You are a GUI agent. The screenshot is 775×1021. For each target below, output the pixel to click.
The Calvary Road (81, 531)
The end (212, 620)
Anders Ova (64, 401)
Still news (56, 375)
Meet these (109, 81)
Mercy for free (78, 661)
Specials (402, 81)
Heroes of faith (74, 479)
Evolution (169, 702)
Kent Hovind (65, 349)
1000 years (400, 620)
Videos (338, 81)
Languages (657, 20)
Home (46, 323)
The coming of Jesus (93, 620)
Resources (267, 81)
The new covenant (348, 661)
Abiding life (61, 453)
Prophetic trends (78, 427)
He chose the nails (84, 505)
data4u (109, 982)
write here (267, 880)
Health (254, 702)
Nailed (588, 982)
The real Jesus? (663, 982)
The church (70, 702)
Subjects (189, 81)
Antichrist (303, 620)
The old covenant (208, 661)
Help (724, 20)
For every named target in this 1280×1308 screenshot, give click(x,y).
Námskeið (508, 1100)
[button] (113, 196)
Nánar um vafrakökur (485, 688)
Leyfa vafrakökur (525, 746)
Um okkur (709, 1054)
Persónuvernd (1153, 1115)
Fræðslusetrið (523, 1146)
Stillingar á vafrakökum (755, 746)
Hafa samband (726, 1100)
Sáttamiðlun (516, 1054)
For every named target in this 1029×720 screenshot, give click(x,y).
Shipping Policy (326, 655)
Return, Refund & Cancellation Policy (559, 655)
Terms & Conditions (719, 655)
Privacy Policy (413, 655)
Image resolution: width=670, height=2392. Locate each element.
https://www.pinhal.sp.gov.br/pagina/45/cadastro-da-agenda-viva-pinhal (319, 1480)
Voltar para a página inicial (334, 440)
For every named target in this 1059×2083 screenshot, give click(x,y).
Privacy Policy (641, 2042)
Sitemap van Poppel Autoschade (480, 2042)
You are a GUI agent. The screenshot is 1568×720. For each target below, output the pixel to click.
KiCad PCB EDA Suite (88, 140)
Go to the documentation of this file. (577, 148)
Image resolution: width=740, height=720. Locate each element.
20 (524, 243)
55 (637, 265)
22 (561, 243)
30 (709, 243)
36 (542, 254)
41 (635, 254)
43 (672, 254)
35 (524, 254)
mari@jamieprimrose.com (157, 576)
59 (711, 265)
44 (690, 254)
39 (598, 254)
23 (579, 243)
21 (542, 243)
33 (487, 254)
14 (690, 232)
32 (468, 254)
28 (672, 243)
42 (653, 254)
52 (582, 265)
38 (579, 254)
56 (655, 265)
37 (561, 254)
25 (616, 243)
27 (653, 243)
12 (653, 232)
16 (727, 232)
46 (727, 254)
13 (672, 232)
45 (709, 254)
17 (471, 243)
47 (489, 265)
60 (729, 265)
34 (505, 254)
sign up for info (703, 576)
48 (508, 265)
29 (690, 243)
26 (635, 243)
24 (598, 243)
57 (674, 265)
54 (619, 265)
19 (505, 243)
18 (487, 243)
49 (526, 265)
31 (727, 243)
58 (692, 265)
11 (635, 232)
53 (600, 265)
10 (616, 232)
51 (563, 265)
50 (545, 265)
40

···

§ **PROBLEM TO SOLVE**
Go through the entries and return each line where the word "click" occurs.

§ **EXERCISE ANSWER**
You are a GUI agent. The screenshot is 775×1021. For each target below, output the pixel to click.
For every named target in this 1280×1308 screenshot, give click(x,y).
For every named target in this 1029×720 screenshot, give click(x,y).
For every named target in this 1059×2083 screenshot, give click(x,y).
You are a GUI agent. The screenshot is 1568×720. For each target below, output the pixel to click.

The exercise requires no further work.